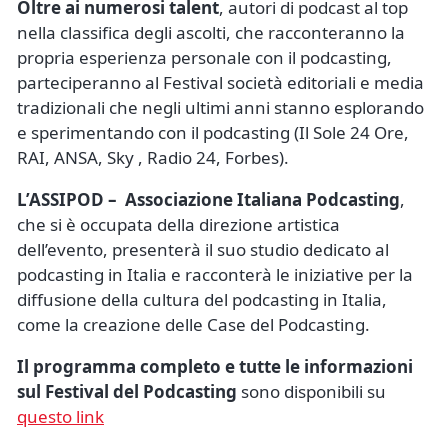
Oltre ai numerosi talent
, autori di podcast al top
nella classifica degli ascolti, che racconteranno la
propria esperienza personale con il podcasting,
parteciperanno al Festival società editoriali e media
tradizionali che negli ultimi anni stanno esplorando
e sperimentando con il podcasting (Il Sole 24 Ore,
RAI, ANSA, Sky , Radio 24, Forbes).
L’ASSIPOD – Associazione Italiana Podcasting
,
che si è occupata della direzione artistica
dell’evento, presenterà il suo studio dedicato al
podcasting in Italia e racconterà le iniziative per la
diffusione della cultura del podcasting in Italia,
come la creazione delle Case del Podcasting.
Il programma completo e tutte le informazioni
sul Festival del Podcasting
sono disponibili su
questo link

◆ ◆ ◆ ◆ ◆ ◆ ◆

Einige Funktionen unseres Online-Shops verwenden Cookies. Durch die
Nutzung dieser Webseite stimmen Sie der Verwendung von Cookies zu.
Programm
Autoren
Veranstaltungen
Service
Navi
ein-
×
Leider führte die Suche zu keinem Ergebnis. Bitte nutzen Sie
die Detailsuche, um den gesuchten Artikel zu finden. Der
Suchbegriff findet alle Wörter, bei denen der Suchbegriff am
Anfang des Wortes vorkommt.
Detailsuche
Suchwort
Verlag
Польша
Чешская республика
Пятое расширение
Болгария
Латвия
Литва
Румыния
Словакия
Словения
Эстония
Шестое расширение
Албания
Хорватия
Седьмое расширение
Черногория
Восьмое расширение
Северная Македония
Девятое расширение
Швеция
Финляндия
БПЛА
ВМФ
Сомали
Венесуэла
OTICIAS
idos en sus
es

◆ ◆ ◆ ◆ ◆ ◆ ◆

• [The task] The number of lines in the data holding the string "Detailsuche" is the whole answer.

• [Task solution] 2